1986: “We Are The World.” There was beauty, and sheer ugliness. Rosanne Cash and Ronnie Milsap. B. B. King and Amy Grant. MTV was on the move and the Dire Straits, aptly named, headed a rock line up of winners that also included a very much alive Don Henley, and “thundering in” was Tina Turner with “For the Living” — which reminded us that this brilliant performer was indeed capable of putting out something dead. But she’s Tina… one of the inventors of Rock-n-Roll. It’s not her fault the industrial-military-complex offered her more money than she’d ever seen to glamorize a desert war. Also, looking at the video on youtube, it foreshadows goth… but I digress…
1995: Springsteen, Sheryl Crow, Bonnie Raitt, Green Day in the new “Alternative” catagory (what was that about? the special bus?), Clapton cementing his reputation of superiority, jazz was taking a fusion-induced nose-dive, only to be saved by Etta James covers of Billie Holiday (a safe bet, no?), R & B was Boys to Men (WTF?) and in the country department it was a respectable line up of Mary Chapin Carpenter, Lyle Lovett, Aaron Neville & Trisha Yearwood. It was also the year of resurging greats Bob Dylan and Johnny Cash, with his “American Recordings.” Ry Cooder was doing his whole anthropological tourism of the third world thing. Although mediocracy was sidling up to the bar, ya gotta admit: Not a bad year.

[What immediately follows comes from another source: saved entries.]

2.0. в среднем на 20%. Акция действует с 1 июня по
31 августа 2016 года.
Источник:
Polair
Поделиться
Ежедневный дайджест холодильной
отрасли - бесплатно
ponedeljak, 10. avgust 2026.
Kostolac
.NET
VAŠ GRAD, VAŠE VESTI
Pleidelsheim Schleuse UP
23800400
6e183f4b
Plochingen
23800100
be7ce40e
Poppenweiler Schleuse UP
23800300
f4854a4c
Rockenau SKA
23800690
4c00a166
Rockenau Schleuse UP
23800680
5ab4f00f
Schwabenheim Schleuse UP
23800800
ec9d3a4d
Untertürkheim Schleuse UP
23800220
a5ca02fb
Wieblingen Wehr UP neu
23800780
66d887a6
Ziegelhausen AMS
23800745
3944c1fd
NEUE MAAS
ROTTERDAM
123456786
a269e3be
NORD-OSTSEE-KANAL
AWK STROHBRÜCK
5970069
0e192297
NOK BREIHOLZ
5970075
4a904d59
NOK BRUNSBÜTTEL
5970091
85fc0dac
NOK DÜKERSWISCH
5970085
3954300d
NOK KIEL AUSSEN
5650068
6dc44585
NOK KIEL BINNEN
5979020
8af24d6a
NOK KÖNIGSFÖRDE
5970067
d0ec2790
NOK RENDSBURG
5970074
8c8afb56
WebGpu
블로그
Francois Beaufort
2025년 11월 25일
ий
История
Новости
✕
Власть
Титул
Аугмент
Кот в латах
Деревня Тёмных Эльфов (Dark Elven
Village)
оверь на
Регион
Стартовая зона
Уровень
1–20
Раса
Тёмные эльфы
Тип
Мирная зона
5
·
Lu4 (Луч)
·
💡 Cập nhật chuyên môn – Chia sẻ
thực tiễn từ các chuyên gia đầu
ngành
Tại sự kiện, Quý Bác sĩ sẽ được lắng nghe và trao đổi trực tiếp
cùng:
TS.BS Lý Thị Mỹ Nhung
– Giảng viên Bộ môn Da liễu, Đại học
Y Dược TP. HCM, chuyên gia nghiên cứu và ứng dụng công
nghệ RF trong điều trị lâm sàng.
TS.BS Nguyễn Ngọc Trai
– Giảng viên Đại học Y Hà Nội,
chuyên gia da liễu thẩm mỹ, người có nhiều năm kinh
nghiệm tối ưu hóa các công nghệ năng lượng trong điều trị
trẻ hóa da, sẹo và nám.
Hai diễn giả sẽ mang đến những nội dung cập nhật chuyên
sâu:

2013: OK. Mediocracy is the frat-boy that has drunk way too much, is loud and insipid as hell, and now everyone, not just the freaks are leaving the building. Looky: of the elder statesman in the audience was a 23-year-old girl with the emotional complexity of a 13 year-old-girl. Taylor Swift in this role is much like Bonzo in the war room… oh wait… that happened… and we’re still here. So I guess that’s the lesson. Perhaps our popular culture maestros will note that we are indeed in the middle of a troubling, complex and violent world, where it is now in vogue to enter public places or grades school and shoot out your frustrations, AND we’re still limping through a “not a depression.” Perhaps the 30’s were like this. But if there’s ever been a cultural disconnect (the Black Keys, Alabama Shakes & Dr John were about all I could even relate to, and two of the three were so marginalized, I probably shouldn’t even mention them… & Jack White’s OK too, I guess) the 2013 Grammys have to be it.
I recently was in Miami and my friend Ofelia and I took a random cruise heading north from Miami Beach. Huge condo tower after huge condo tower, Trump in the mix, all about 45 stories each, meaning about 2500 units each times about 25 buildings per mile, for god knows how many miles… On a Friday night at 9:30 lights could be seen in about 10% of all the apartments. This is because the buildings are 90% vacant. I don’t know where the money comes from to keep building these (sorry) castles in the sand, but it comes from somewhere… somewhere really ill-informed and reckless. Somewhere I don’t really care about, and going to somewhere I have no interest in visiting… except casually cruising past with a friend laughing at the idiotic decadence of it all… for a couple hours out of my life… hmm. Voila, the Grammys.
In the mean time, 2 of my freakin’ neighbors produced kick-ass albums in the last 2 months! Kamara Thomas and the Ghost Gamblers, and Eric “Roscoe” Ambel’s treatment of Jimbo Mathus… My “on the ground” “real life” “grassroots” friends, take a bow!